The Cameron family’s Strone Farm, on the Lochiel and Achnacarry Estate, is home to 50 pure Limousin cows and 520 North Country Cheviot ewes.
The family – Malcolm and his wife Eileen, along with their son Chris – have been tenants on the 3,000-acre farm since 1990.
They have played host to the Lochaber Monitor Farm project since 2016.
The Limousin herd was established in 1993 when Malcolm bought his first cow from the Irvine family’s Anside herd, based at Drummuir, near Keith, and his second cow a few years later from the Greenwell herd.
The whole Stronefield herd can be traced back to these foundation females.
“We find the pure Limousin cow is very adaptable, she calves easily and even if not on the best of grass will maintain her condition and get back in calf,” said Malcolm.
“She may not have as much milk as a cow grazing on better pasture, but the calves have the genetics to grow on when they are weaned.”
He said the family had deliberately avoided any extremes in the breed and bulls are carefully selected based on their maternal traits such as ease of calving and milk.
Chris, who also has 12 of his own Camerons-prefixed females with the main herd, said a plus point of the breed is that cast cows are worth good money. A few bulls are also sold naturally from the farm every year, with the best selling for around £3,500.
Chris said the family may start to sell a few breeding heifers in the future, but all the best heifers are retained as part of efforts to expand the herd.
The rest of the calves are sold at Dingwall Mart at around 10 months old when they average 350kg liveweight.
Chris said: “The price was seriously back in October at 228p/kg, compared to January when they were 280p/kg.”
He blamed this price drop on the price of straw jumping from around £26 to £40 per big bale, and said: “We get hit twice when a commodity like straw goes up in price.

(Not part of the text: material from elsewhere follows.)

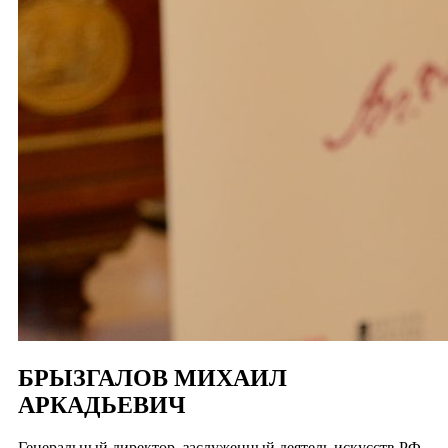
БРЫЗГАЛОВ МИХАИЛ
АРКАДЬЕВИЧ
Генеральный директор, заслуженный деятель искусств РФ,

“We have to spend more to manage our herd and buyers are reluctant to spend as much on their calves. I calculated it costs me 70 pence in straw for every kg in calf weight.”

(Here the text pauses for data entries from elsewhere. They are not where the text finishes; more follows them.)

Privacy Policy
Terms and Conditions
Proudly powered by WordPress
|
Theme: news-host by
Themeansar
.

However, despite these challenges, Chris is confident Limousins are the right breed for the farm.
He said: “Our philosophy is that if we are going to the expense of housing cattle, then we have to make sure we can meet the market specification.
“Our calves have the genetics to grow and are efficient at converting feed.”

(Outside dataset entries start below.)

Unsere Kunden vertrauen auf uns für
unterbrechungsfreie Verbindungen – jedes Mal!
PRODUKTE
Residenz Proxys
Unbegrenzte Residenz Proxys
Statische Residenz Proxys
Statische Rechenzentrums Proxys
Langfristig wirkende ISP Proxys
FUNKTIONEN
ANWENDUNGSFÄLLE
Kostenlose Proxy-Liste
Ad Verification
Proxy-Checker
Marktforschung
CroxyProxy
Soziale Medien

Cattle at Strone are calved all year round, despite advice to change the calving system from the Monitor Farm Group.
The Camerons believe this system best suits their farm and say they are still able to keep individual cows’ calving index to under 370 days.
Another benefit is the need for fewer bulls, meaning they can afford to spend more when they do invest in a bull.
Chris said the only challenge is grass utilisation as there is not enough grass to turn out a batch of 50 cows and calves in the spring.
Less than 125 acres of grass on the farm is suitable for cutting silage, so the family has to manage it carefully.
Dry cows can make use of a further 125 acres of marginal land, but none of the cows go up the hill, and cattle are housed from October to May.
Following advice from the monitor farm project, heifers are now bulled four months earlier at 15 months and spring-born calves are weaned and managed separately to allow cows more time to recover before calving again.